Important: I have found the hard way that ground corn meal even brought fresh and stored in plastic freezer bags will still allow the insect eggs in it to hatch. I have moths trapped in double lock freezer bags where a full 3 lbs of store brought meal sits.

So one must never grind more meal from his own corn crop until its needed. Say 3 or 4 lbs at a time. Corn will keep extremely well on the cob or in the kernel. But I never shell mine all at once. I have corn in bags(pillow cases) that was harvested over 3 years ago. Wheat as well......so to prevent weevils and the rest do NOT grind you corn into meal until necessary.

All the rest I dry. Potatoes and onions on a shelf in the barn then hung up. Peas and beans left in the pod or shelled and stored in large 1 gallon glass jars..think pickle jars. Or large mayo jars. Perfect storage.

So I once canned green beans. No more. I can get by with just purple hulled peas, pinto beans and great northern beans. Never much cared for green beans anyway.
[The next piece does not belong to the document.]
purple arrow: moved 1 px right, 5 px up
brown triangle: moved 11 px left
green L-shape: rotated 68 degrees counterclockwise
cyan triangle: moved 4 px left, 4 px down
So yeah tomatoes are work and you use heat but if I can stay away from the pressure canner I am a happier camper. And believe me good home canned tomatoes are really worth the effort. Really.

I have tried canning potatoes. Lot of work for nothing. Stored right they will last most of the winter and you then have your seed stock for the very early spring planting.

Had no fruit this year but I like to dry it when I got it. Dried apples and peaches make excellent 'fried pies'. Easy to do with a solar dryer.

Take that back. My blackberries are coming in right now and a bumper crop. I cook them down to syrup and store in jars after water bath. Don't need a lot of jelly really. A quart jar will last me almost two months.

Airdale

PS. A well built root cellar is a godsend BTW. I don't have one as yet but plans are afoot.